PK's comment in another thread reminded me I REALLY want an answer to the following question:
If Obamacare mandates that womens care (including a host of screenings, birth control, and more) is covered by all healthcare insurance, what purpose does Govt. funding of Planned Parenthood then serve?
If everything they do, other than abortion, is now mandated covered and everyone is mandatesd to HAVE coverage, why would we continue to fund (with tax money) Planned Parenthood at that point?
I'm honestly confused on this. If at that stage it's just for abortion, fine, it's a debate to have of course. But what ELSE would they be offering that would not be covered under the mandate/expansion of Obamacare?
I'm confused to how is abortion not murder?
Is there seriously not a single serious, content-posessing answer?
To attempt to anser WF's question.
Based on MY understanding of PP, the only thing they would cover not covered by Obamacare is abortion. Hence, it should be UNFUNDED since abortion is NOT covered by Obamacare (according to them).
From what I can tell, Planned Parenthood would still serve a purpose for women who choose to not purchase private health insurance and are paying the no health insurance fee. This also applies to children under the age of 18 whose guardians are not actively participating in a health care plan.
If they're paying the fee rather than buy due to fiscal constraints, they would qualify for the various low-cost options that will exist undr the State.
If they're paying the fee for other reasons, why should taxpayer money go to support that choice?
The mandate exists for a reason, to make everyone have insurance.

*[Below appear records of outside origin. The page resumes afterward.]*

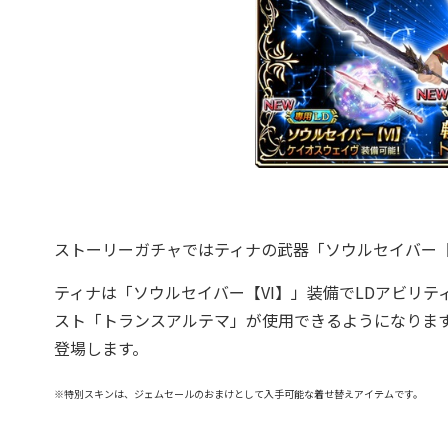
ストーリーガチャではティナの武器「ソウルセイバー【V
ティナは「ソウルセイバー【VI】」装備でLDアビリテ
スト「トランスアルテマ」が使用できるようになりま
登場します。
※特別スキンは、ジェムセールのおまけとして入手可能な着せ替えアイテムです。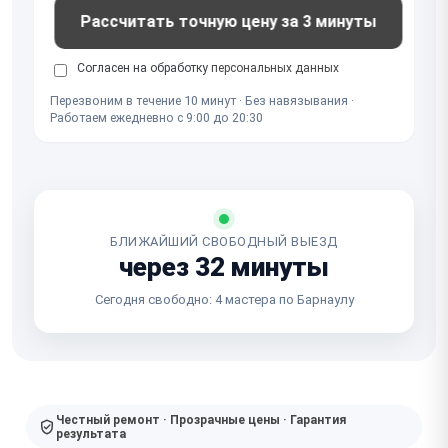
Рассчитать точную цену за 3 минуты
Согласен на обработку
персональных данных
Перезвоним в течение 10 минут · Без навязывания ·
Работаем ежедневно с 9:00 до 20:30
БЛИЖАЙШИЙ СВОБОДНЫЙ ВЫЕЗД
через 32 минуты
Сегодня свободно: 4 мастера по Барнаулу
Честный ремонт · Прозрачные цены · Гарантия
результата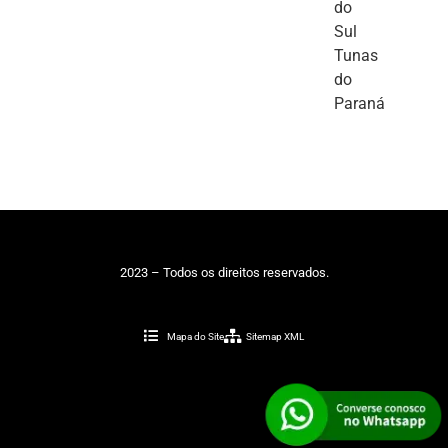
do
Sul
Tunas
do
Paraná
2023 – Todos os direitos reservados.
Mapa do Site
Sitemap XML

Why then offer a direct duplicative contradiction, and provide additional taxpayer funding to a different service that specificly exists, then, to serve those who choose to suffer penalty of law rather than buy the insurance the law was designed to make everyone have?

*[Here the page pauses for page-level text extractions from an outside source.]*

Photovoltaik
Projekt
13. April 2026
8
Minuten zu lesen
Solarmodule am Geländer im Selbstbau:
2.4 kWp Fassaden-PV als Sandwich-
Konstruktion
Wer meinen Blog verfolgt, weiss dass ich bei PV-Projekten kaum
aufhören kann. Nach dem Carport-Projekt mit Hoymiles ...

I'm not questioning why PP should exist. I'm more questioning why a dollar of taxpayer money would go to a service that should, by law, be being performed as part of insurance under the mandate and it's various assistence programs?
In a world where the individual mandate faultlessly realizes health insurance for all citizens, your question and point are logical. The reality of the situation dictates that not all people will have health insurance and a market place for Planned Parenthood remains.
"Reproductive Services" sounds like, wow, a whole lot of important, easy-to-define stuff.
So what is it, specificly?
Whoa, I though the core of the Obamcare argument was that it would provide affordable insurance to those in need, and widen the poor by making (the mandate) everyone be IN the poor.In a world where the individual mandate faultlessly realizes health insurance for all citizens, your question and point are logical. The reality of the situation dictates that not all people will have health insurance and a market place for Planned Parenthood remains.
Why would we then use taxpayer funding to support people who not only refuse to follow the law and be in the poor, but still seem to think we (taxpayers) owe it to them anyway, despite a State Option existing they could use?